Tem um cara na sua rua ou na sua escola que gosta da mesma música. Puta-que-o-pariu! Os dois eufóricos: porque não montamos uma banda, caralho? Tudo parece tão fácil. Você toma coragem, vende sua coleção de quadrinhos (não sem uma lágrima de adeus), lava o carro do seu tio, pede dinheiro pra sua avó. Dias depois uma réplica nacional de alguma marca famosa se materializa na parte de cima do beliche. Passam mais uns dias e você, seu colega e mais dois chegados se encontram num estúdio, desses de aluguel. O baterista não aparece (FDP!). Vocês tentam mil coisas. Pouco acontece. O baterista chega (te amo, FDP!). Aquela música que motivou tudo parece tomar forma. G-l-ó-r-i-a! Nasce uma banda!

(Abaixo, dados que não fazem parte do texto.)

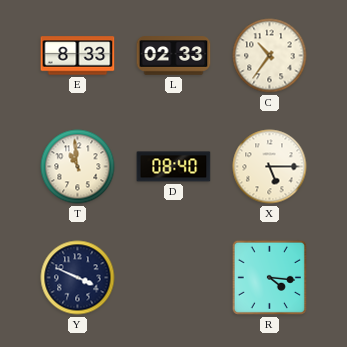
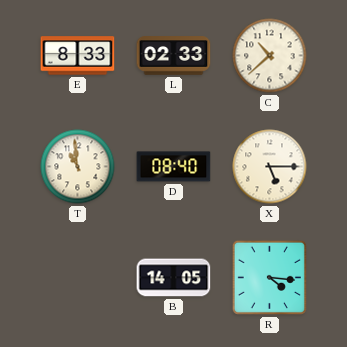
C: 10:36 -> 10:38
Y: 3:49 -> none
B: none -> 14:05
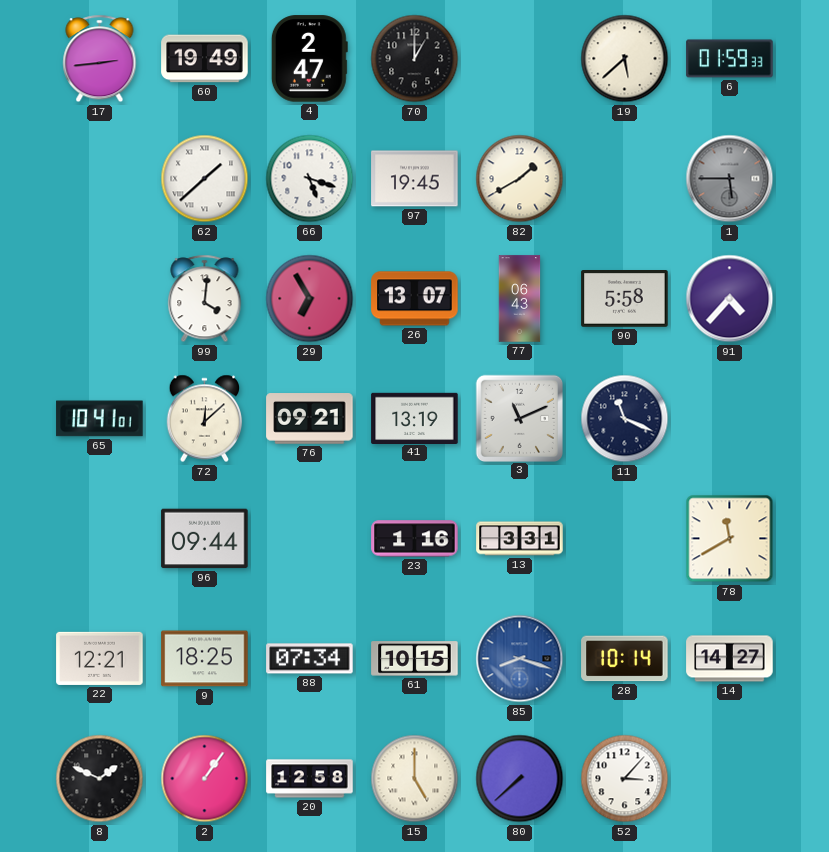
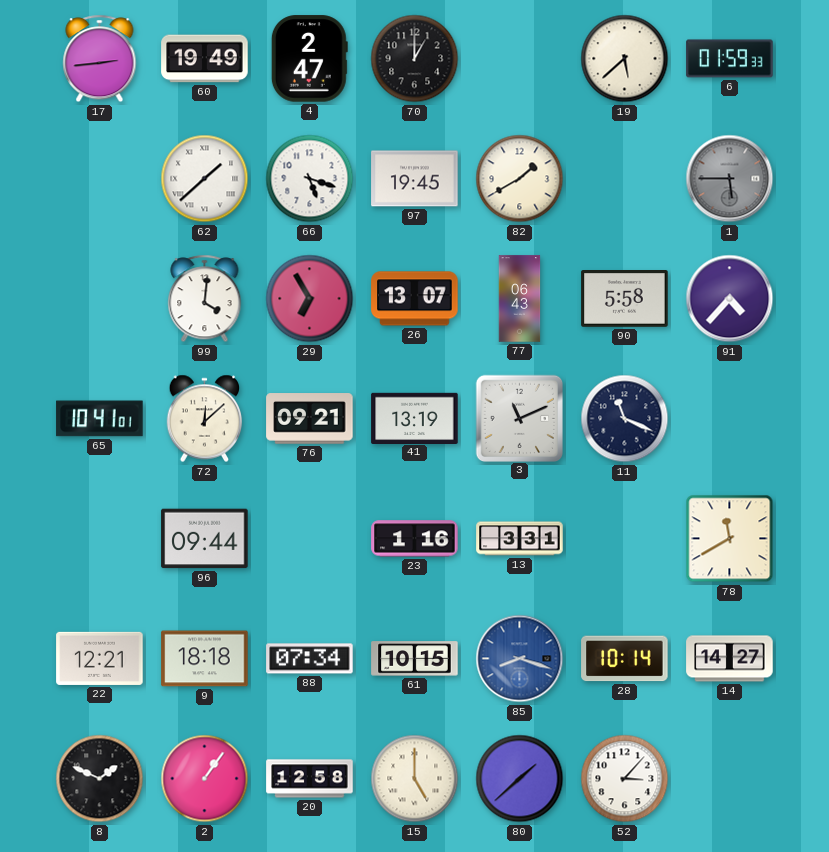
9: 18:25 -> 18:18
80: 7:38 -> 1:38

Passam umas semanas, meses, anos nadando contra a corrente e dentro de um nicho. Uns ficam no rigor minimalistico — poucos acordes, experimentalismo intuitivo. Outros entram mais fundo nos nuts and bolts da musicalidade — escalas, harmonizações, compassos compostos. Uns ficam satisfeitos em reproduzir precisamente o que fazem os ídolos — pra uma turma que vai olhar torto se você errar uma nota do solo— não é fácil executar direito, reproduzir o mesmo clima. Outros recriam o tema à sua maneira — louvável responsabilidade e risco. Outros, além disso, vão tentar seu próprio caminho heróico, autoral.

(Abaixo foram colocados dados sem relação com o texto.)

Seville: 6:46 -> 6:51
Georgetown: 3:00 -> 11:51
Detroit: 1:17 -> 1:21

Os fãs de rock são exigentes. Interpretarão tudo segundo seu repertório e jargão. O rebento que você pariu com humilde soberba vai passar no moedor de carne — sempre vai parecer algo já existente. Sem a tal “influência”, nada se move. Diga-me quem te influencia e te tirei quem és. Pode que um dia você se pergunte: onde está a minha liberdade artística? Onde-estou-para-onde-vou? Existe algo que vem de dentro ou é tudo uma colagem? Uma adaptação do livro de receitas?

Cover ou autoral?

O que você está imitando? A canção específica, o modo de fazer? Autoral pode ser maneirismo. O que vai marcar a diferença é se a criação parte de uma necessidade de expressão de algo que não está lá. Algo tem que ser dito que a linguagem não dá conta. Pode usar os mesmos acordes, estruturas melódicas e harmônicas. Esse algo pode usar as mesmas canções — pode ser um cover. Se der certo, a turma consome garrafas e taças tentando explicar esse algo. Aquele “que-será-que-será“ que não tem juízo. Aquele último aforismo do Tractatus Logico-Philosophicus de Wittgenstein:

“Do que não se pode falar, é preciso calar.”

Por sorte ninguém se cala e a gente se esbalda na certeza sobre as coisas incertas.

Joniel Franco da Silva para o Microphonia.